• **Task objective**:
Would you repeat each line below exactly, without the pictures?

>>>>>

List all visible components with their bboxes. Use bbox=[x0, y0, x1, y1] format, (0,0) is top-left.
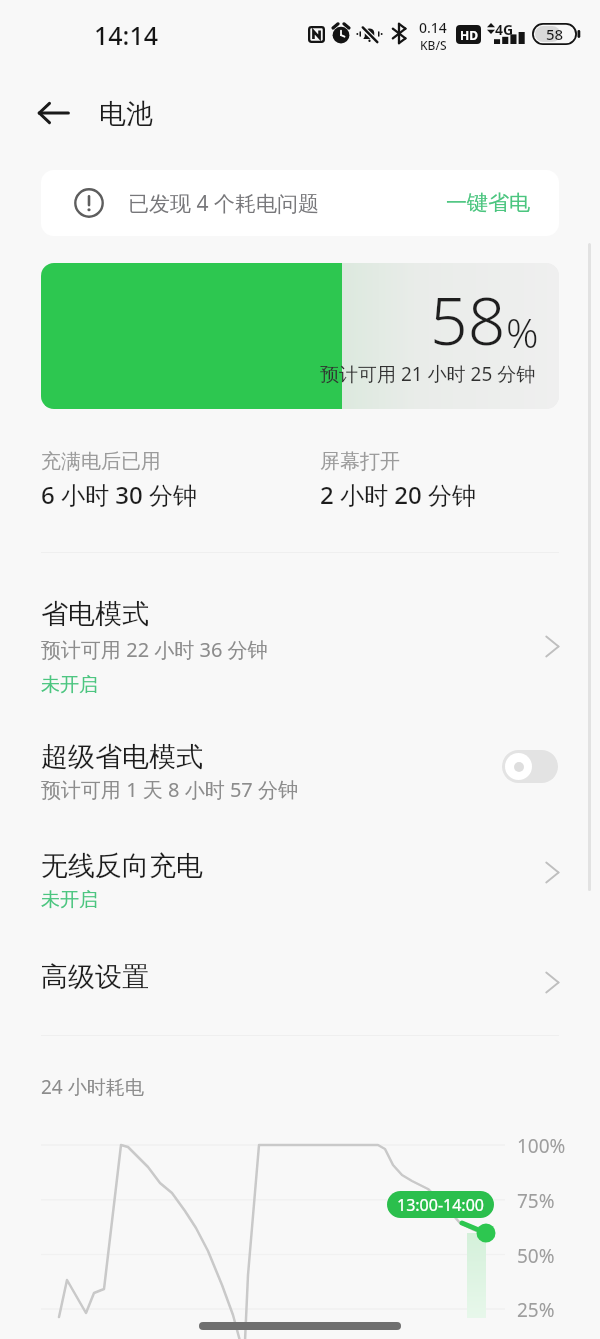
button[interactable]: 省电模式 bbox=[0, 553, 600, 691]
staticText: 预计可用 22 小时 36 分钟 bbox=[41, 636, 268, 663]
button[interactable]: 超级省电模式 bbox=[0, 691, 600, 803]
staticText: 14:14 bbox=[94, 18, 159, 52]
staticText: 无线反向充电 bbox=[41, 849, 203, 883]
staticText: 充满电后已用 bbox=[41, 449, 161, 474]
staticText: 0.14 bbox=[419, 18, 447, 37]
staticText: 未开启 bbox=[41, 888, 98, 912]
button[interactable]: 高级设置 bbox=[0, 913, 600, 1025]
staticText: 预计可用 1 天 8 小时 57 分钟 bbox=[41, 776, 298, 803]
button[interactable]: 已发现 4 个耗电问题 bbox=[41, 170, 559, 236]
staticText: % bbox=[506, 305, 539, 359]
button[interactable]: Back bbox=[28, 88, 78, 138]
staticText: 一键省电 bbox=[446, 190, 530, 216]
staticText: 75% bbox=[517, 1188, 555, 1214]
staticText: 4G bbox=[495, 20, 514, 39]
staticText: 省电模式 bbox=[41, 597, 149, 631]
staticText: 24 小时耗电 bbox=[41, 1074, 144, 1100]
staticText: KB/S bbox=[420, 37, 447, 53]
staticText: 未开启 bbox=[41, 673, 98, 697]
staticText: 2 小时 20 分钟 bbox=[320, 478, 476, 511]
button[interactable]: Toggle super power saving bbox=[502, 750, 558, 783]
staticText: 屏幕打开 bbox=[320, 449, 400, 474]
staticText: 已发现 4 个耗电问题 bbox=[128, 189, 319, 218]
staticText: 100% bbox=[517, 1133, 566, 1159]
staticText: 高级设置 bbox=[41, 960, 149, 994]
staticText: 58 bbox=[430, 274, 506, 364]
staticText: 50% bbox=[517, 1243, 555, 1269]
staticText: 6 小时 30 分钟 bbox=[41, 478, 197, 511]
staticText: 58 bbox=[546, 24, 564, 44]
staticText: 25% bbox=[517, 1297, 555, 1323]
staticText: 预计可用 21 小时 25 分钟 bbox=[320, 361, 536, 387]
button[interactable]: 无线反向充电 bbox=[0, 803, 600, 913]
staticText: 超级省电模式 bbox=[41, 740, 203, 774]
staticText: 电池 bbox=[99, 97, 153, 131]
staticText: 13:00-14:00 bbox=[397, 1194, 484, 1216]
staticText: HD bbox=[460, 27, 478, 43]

<<<<<

• **Response area**:
List all visible components with their bboxes. Use bbox=[x0, y0, x1, y1] format, (0,0) is top-left.
button[interactable]: 省电模式 bbox=[0, 553, 600, 691]
staticText: 预计可用 22 小时 36 分钟 bbox=[41, 636, 268, 663]
button[interactable]: 超级省电模式 bbox=[0, 691, 600, 803]
staticText: 14:14 bbox=[94, 18, 159, 52]
staticText: 无线反向充电 bbox=[41, 849, 203, 883]
staticText: 充满电后已用 bbox=[41, 449, 161, 474]
staticText: 0.14 bbox=[419, 18, 447, 37]
staticText: 未开启 bbox=[41, 888, 98, 912]
button[interactable]: 高级设置 bbox=[0, 913, 600, 1025]
staticText: 预计可用 1 天 8 小时 57 分钟 bbox=[41, 776, 298, 803]
button[interactable]: 已发现 4 个耗电问题 bbox=[41, 170, 559, 236]
staticText: % bbox=[506, 305, 539, 359]
button[interactable]: Back bbox=[28, 88, 78, 138]
staticText: 一键省电 bbox=[446, 190, 530, 216]
staticText: 75% bbox=[517, 1188, 555, 1214]
staticText: 4G bbox=[495, 20, 514, 39]
staticText: 省电模式 bbox=[41, 597, 149, 631]
staticText: 24 小时耗电 bbox=[41, 1074, 144, 1100]
staticText: KB/S bbox=[420, 37, 447, 53]
staticText: 未开启 bbox=[41, 673, 98, 697]
staticText: 2 小时 20 分钟 bbox=[320, 478, 476, 511]
button[interactable]: Toggle super power saving bbox=[502, 750, 558, 783]
staticText: 屏幕打开 bbox=[320, 449, 400, 474]
staticText: 已发现 4 个耗电问题 bbox=[128, 189, 319, 218]
staticText: 100% bbox=[517, 1133, 566, 1159]
staticText: 高级设置 bbox=[41, 960, 149, 994]
staticText: 58 bbox=[430, 274, 506, 364]
staticText: 50% bbox=[517, 1243, 555, 1269]
staticText: 6 小时 30 分钟 bbox=[41, 478, 197, 511]
staticText: 58 bbox=[546, 24, 564, 44]
staticText: 25% bbox=[517, 1297, 555, 1323]
staticText: 预计可用 21 小时 25 分钟 bbox=[320, 361, 536, 387]
button[interactable]: 无线反向充电 bbox=[0, 803, 600, 913]
staticText: 超级省电模式 bbox=[41, 740, 203, 774]
staticText: 电池 bbox=[99, 97, 153, 131]
staticText: 13:00-14:00 bbox=[397, 1194, 484, 1216]
staticText: HD bbox=[460, 27, 478, 43]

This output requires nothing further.